I've written about this many times. See, for example:

** What's coming next: Understanding the deflationary spiral
** http://www.generationaldynamics.com/cgi ... 27#e081027

theeconomy wrote: > 2-What would you recommend a investor to do in order to survive,
> if the deflation scenario comes to pass and we go into a major
> depression. I am looking forward to your answer. ...
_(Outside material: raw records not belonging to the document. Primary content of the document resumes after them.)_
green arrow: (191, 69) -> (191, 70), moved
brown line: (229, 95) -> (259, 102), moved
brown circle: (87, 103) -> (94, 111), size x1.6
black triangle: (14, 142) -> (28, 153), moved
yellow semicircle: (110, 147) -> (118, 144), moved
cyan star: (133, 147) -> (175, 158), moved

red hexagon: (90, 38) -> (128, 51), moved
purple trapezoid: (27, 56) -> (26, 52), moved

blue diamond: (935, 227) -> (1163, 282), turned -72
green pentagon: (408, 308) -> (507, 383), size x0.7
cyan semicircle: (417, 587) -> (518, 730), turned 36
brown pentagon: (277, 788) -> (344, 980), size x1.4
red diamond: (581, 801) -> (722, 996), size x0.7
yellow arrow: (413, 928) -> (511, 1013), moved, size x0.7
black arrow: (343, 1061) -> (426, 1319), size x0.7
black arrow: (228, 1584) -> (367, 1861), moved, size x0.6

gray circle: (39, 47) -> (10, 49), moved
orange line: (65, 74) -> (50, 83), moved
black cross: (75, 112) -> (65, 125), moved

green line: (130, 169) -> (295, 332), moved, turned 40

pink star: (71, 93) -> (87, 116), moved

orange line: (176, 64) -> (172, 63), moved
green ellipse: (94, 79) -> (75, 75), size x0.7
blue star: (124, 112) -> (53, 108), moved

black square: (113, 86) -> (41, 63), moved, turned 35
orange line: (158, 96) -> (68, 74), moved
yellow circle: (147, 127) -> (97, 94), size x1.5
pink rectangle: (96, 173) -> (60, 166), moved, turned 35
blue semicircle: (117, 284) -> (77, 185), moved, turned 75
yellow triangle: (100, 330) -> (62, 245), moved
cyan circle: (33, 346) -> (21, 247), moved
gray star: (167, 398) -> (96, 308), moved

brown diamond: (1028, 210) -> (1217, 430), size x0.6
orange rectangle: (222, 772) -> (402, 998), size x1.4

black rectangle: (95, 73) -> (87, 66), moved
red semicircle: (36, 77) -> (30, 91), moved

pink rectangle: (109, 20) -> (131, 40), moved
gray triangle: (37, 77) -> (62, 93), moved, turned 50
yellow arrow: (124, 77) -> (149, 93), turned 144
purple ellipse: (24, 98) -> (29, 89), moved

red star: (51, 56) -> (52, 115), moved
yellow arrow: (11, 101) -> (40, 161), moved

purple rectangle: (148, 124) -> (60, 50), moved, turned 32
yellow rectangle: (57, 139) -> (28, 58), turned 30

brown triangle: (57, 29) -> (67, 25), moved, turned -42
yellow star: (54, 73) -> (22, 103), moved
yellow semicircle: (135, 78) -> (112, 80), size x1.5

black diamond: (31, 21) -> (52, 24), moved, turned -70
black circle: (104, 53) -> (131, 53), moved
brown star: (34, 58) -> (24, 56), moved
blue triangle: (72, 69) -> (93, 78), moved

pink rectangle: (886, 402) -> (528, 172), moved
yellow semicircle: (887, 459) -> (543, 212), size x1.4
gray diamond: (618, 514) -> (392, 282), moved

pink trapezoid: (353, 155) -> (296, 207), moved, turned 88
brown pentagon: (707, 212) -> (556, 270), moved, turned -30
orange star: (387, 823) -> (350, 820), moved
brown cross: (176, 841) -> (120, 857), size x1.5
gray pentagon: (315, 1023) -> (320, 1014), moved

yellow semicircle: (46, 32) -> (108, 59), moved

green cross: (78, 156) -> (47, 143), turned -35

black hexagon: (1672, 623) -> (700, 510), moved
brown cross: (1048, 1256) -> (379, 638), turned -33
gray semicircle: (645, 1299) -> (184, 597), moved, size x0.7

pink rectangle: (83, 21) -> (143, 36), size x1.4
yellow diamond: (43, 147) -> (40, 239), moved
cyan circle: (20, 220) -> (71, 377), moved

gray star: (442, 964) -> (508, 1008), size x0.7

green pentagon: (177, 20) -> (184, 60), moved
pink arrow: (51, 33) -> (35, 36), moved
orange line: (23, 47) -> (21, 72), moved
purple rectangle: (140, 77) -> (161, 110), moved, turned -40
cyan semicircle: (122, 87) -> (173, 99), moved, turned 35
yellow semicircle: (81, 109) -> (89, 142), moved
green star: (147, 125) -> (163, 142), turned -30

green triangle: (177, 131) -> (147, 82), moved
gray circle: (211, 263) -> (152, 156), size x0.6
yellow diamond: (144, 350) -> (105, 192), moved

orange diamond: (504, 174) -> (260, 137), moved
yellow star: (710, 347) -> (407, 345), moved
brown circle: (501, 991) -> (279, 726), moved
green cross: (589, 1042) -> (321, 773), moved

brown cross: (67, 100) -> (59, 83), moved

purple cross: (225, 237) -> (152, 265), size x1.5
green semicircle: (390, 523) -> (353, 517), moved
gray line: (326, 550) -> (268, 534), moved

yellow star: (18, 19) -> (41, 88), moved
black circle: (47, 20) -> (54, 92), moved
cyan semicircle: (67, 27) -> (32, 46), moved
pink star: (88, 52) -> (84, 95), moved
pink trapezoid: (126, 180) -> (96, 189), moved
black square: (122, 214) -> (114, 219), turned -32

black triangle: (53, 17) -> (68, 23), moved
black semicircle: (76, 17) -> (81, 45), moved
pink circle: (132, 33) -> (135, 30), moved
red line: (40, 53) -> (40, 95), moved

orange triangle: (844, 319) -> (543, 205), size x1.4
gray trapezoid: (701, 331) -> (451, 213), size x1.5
> I understand your analysis that we have deflation and not
> inflation. ... Inasmuch as we are in a bear market in stocks,
> commodities including gold and real estate. Kindly let us know
> what action steps you recommend we should take to make money and
> preserve capital in this deflationary environment.Thank you.
Your highest priority should be to preserve capital, and not worry
about whether you can make a lot by putting money into some risky
investment. In this environment, the person who wins is the person
who loses the least. That means you should keep what you have in
cash.

If you listen to all this popular stuff on "capitulation," you'll be
screwed.

John

sunay
Posts: 2
Joined: Sun Nov 16, 2008 7:38 pm

Re: Welcome to the Generational Dynamics Forum!

Post by sunay »

Hi everyone
My name is sunay, I live in Europe and I am very interested about the topics discussed here.
John you seem to blindly follow your "system" to predict catastrophies. Which means 2 things
1: Either you have tested it for years and you are very satisfied with the results
2: or you hate the world and you want everyone to live miserably the next few years.

I will go for the first meaning, because I find it more interesting and intellectually challenging.

I read somewhere that you expect the euro to implode. Many people expect that, but actually very few explain what will be left of Europe and the currency. Can you enlighten me? Which countries will benefit or be the biggest losers, what will happen to Germany and France the biggest economies, will that change anything for UK, the only big EUropean country outside of EMU?
The Sterling is in free fall against the Dollar and the Euro. I read the reasons you give for USD outperformance vs the rest of the world, except Yen (you can add the end of carry trades as another reason for Yen strengh), given that UK, Australia and New Zealand share the same symptoms than USA and for the same reasons, do you expect these countries' currency to outperform vs others?

Thank you again for your "out of the box" thinking.